30 Mayıs 2012 Çarşamba

Nito Nasıl Sevilir ? Bölüm : 1


Merhaba Arkadaşlar,

Bu akşam sizlere Nito ne şekillerde, nasıl sevilir serisinin ilk bölümünü anlatarak başlıyıcam.

Nito , öyle kolay sevilemiyor maalesef. Aslında baktığınızda "heyyy .. bu çok ufak tefek , her yerini yumuştururum" diyorsunuz. Ancak, ciddi bir miktarda küçük olduğundan kendisi bu kadar sevgi yumağı olamıyorsunuz.

Günün çoğunluğunda kendileri ilgi manyağı olup kucağınızda "uyuma eylem"i yaptığından , eylemine karşılık yapabileceğiniz tek şey aslında huyuna yada suyuna giderek okşamak oluyor.

Nito , geçtiğimiz cumartesi içinde bulunduğu kafesten bana çeşitli maymunluklar yaparak kendini bana gösterdi. O an ki halini görseydiniz, eminim ki sizlerde bayılırdınız. Kafesin ızgara şeklindeki kapısına tırmanmış bir yukarı bir sağa bir sola, olmadı baş aşağıya doğru çeşitli numaralar yaparak, bakmadığınız taktirde de patisini kafesin dışına çıkararak "alooo... kime diyorum" edası ile sallaması, gerçekten muhteşemdi.

Henüz çok ama çok küçük olmasına karşın, gerçekten çok akıllı ve sevimli. Gerçi fotografının çekilmesi biraz zor şu an için, pek poz vermeyi sevmiyor kendileri... sanırım şöhret olmanın getireceği sorunlardan çekiniyor olabilir.

Ama kaçarı yok, şöhret olacak :)


Saygılarımla




13 Mayıs 2012 Pazar

2012 Türkiye Şampiyonası Bittikten Sonra

Merhaba Arkadaşlar ,

Nasılsınız ? ( Bari biri şuna cevap verseydi, ... neyse )
Ben bir hayli yorgunum ( bunu sormuş olabilirsiniz diye söylemek istedim ). Çünkü Ankara'dan geleli 1 saat bile olmadı.Yol sanırım biraz yordu  :)

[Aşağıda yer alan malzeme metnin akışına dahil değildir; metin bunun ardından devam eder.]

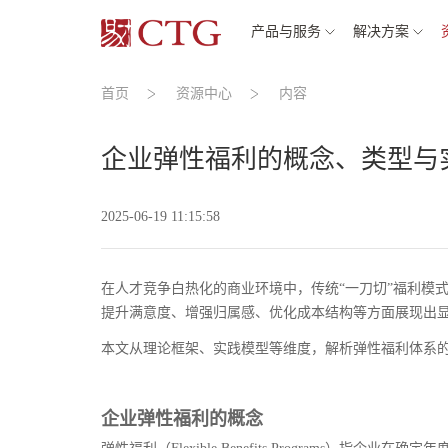
产品与服务
解决方案
首页
资源中心
内容
企业弹性福利的概念、类型与
2025-06-19 11:15:58
在人才竞争白热化的商业环境中，传统“一刀切”福利模
提升满意度、增强归属感、优化成本结构等方面展现出
本文从理论框架、实践模型等维度，解析弹性福利体系
企业弹性福利的概念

İzniniz olursa şayet bu yıl ki Türkiye Kendo Şampiyonasını biraz konuşmak isterim. Bir kaç açıdan konuşmak iyi olabilir. Bir kaç açıdan görmek farklı bakış açıları kazandırabilir bizlere. En azından bana kazandırıyor  :)



İlkinin 2006 yılında yapıldığı "Türkiye Kendo Şampiyonası"na baktığımızda 6 yıl sonunda katılımcı sayısındaki ciddi artış gerçekten çok sevindirici bir durum. Umuyorum ki, önümüzdeki yıllarda bu sayı daha da artacak ve daha güzel anları birlikte yaşayacağız.

Katılan kulüplerimizi saymak doğru olur diye inanıyorum ;


  • AKI
  • Anken
  • Boğaziçi Kendo
  • İstanbul Kendo
  • Bu yıl aramıza "İzmir Kendo Kulübü" de katılarak turnuvaya ayrı bir renk kattılar.Kendilerine çok teşekkür etmek isterim.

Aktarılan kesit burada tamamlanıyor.